3) Train new researchers in the area.
AREAS OF KNOWLEDGE
The Group on Applied Mathematical Modeling, Statistics, and Optimization (MATHMODE) works on three areas of knowledge:
1) Mathematics, used to develop advanced numerical and statistical methods.
2) Scientific Computing, used to implement efficiently those numerical methods.
3) Engineering, used to understand and solve real-world industry problems.
MAIN RESEARCH DIRECTIONS
The main research directions of the group on Applied Mathematical Modeling, Statistics, and Optimization (MATHMODE) are:
1) Development of highly accurate and robust numerical methods for the solution and inversion via computer simulations challenging multiphysics applications. These applications arise in different areas of knowledge, including medicine, bio-technology, nano-technology and a variety of engineering applications such as Petroleum Engineering.
Our main simulation technology is based on a high-order Finite Element method, where we employ self-adaptive goal-oriented grids to obtain superior accuracy and approximate the error in a given (user-prescribed) quantity of interest. Depending upon the application, we also combine the Finite Element method with other numerical techniques, such as a Fourier transform in a non-orthogonal system of coordinates (for borehole simulations in deviated wells), a Dimensionally Adaptive Method (DAM), and a discontinuous Petrov-Galerkin method (for minimizing the dispersion error in acoustic applications).

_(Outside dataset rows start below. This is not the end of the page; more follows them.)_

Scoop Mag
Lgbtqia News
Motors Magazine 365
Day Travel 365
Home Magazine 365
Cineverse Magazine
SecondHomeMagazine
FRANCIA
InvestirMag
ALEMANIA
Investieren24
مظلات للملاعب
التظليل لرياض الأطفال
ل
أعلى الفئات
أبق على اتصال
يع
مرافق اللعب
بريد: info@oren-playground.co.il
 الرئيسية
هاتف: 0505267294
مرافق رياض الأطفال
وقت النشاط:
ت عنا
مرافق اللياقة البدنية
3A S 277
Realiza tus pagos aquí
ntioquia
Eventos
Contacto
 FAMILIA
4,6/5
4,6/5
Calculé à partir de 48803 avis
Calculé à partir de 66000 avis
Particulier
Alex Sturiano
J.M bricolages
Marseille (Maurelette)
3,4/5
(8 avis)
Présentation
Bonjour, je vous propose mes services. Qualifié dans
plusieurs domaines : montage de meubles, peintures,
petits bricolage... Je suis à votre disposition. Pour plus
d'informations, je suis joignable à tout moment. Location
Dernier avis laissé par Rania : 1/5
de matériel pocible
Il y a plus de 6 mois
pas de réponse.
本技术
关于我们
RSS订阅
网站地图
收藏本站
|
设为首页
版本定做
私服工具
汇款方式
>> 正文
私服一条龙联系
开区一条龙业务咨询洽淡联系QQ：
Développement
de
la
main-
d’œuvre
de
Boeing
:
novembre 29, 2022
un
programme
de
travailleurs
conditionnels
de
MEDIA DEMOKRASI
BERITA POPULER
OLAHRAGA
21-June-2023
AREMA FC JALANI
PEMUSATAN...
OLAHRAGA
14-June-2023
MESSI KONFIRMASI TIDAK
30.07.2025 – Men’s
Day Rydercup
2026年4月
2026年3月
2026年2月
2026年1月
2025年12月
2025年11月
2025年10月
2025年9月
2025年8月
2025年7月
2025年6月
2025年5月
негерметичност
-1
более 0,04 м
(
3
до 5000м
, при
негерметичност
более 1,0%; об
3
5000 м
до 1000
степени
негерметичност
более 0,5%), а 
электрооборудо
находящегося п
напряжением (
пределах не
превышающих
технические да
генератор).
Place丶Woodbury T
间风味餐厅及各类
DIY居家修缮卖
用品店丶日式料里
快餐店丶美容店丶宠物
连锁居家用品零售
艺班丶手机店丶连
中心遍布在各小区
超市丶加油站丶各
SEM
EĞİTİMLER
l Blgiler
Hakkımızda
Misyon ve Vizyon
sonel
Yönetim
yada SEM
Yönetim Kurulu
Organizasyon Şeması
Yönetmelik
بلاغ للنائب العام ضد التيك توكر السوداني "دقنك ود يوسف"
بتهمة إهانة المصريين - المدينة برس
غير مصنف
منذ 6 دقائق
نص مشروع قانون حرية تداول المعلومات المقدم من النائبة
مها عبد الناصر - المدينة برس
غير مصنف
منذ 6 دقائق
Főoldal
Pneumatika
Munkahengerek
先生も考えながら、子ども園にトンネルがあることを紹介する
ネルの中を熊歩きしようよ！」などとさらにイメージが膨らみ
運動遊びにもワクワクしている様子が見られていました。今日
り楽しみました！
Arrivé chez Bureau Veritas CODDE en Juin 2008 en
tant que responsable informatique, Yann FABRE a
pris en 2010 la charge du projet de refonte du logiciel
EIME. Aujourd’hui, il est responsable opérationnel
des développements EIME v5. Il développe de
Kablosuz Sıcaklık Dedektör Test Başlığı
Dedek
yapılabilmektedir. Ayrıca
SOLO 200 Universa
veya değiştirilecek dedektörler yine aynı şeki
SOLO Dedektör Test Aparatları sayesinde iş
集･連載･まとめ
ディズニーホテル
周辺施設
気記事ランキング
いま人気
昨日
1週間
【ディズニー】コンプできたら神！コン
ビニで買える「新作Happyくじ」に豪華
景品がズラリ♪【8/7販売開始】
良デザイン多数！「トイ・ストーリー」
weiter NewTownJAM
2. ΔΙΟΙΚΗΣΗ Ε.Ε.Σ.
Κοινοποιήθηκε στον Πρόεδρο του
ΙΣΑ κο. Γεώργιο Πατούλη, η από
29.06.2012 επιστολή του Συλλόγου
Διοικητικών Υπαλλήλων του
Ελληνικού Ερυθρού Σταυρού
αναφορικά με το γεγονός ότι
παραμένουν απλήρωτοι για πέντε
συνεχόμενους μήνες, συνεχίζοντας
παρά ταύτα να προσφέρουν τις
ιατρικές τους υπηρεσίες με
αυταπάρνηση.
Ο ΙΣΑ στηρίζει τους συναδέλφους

More recently, we have established a research line on solving inverse problems using Monte Carlo methods and Deep Learning techniques.
A Logging-While-Drilling (LWD) device on a borehole environment
2) Advanced numerical methods for time integration of differential equations. This line of research seeks to analyze, design, and implement numerical integration methods for time evolution problems governed by differential equations whose solution cannot be obtained using conventional packages based on multistep methods nor Runge-Kutta schemes. We make an special emphasis on geometric integration methods and, in particular, methods for conservative problems. We are also interested on highly oscillatory problems. Among the application areas, we include classical mechanics, quantum mechanics, astrophysics, and molecular dynamics.
3) Applied optimization problems. The main objective is to carry out projects with companies, making technology transfer in the fields of optimization, simulation, operational research, and statistics.
4) Statistics. Used to validate and efficiently analyze real data and promote the transfer of the research in statistics to biomedical and experimental fields.
MAIN COLLABORATORS OF MATHMODE
Prof. Victor M. Calo, Curtin University, Australia. Topic: Time domain methods and Isogeometric Analysis (IGA).
Prof. Jay Gopalakrishnan, Portland University, USA. Topic: Numerical analysis.
Prof. Carlos Torres-Verdín, The University of Texas at Austin, USA. Topic: Geophysical applications.
Prof. Maciej Paszynski, AGH University of Science and Technology, Poland. Topic: Solvers of linear equations.
Prof. Luis E. García-Castillo, Univ. Carlos III of Madrid, Spain. Topic: hp-adaptivity.
Prof. Ignacio Muga, Pontificia Universidad Católica de Valparaíso, Chile. Topic: Semi-analytical 1.5D solutions.
Prof. Serge Prudhomme, Univ. Polythecnique Montreal, Canada. Topic: goal-oriented adaptivity.
Prof. Elena Akhmastskaya, Basque Center for Applied Mathematics, Spain. Topic: Monte Carlo methods.
Dr. Carlos Santos Molina, CTR Repsol, Madrid, Spain. Topic: Effective velocities of porous rocks.
Other collaborators: Adrián Galdrán (Portugal), Myung Jin Nam (South Korea), Vladimir Puzyrev (Australia), Pawel Matuszyk (USA), Leszek F. Demkowicz (USA), Helene Barucq (France), Julien Diaz (France), Carlos Jerez (Chile), Ignacio Gómez Revuelto (Spain), Josep de la Puenta (Spain), Pedro Diez (Spain), Juan Galvis (Colombia), Otilio Rojas (Venezuela), Juan Carlos Alfonso (Australia), Ricardo Durán (Argentina), Kris Van der Zee (UK), Pilar Queralt (Spain), Javier del Ser (Spain).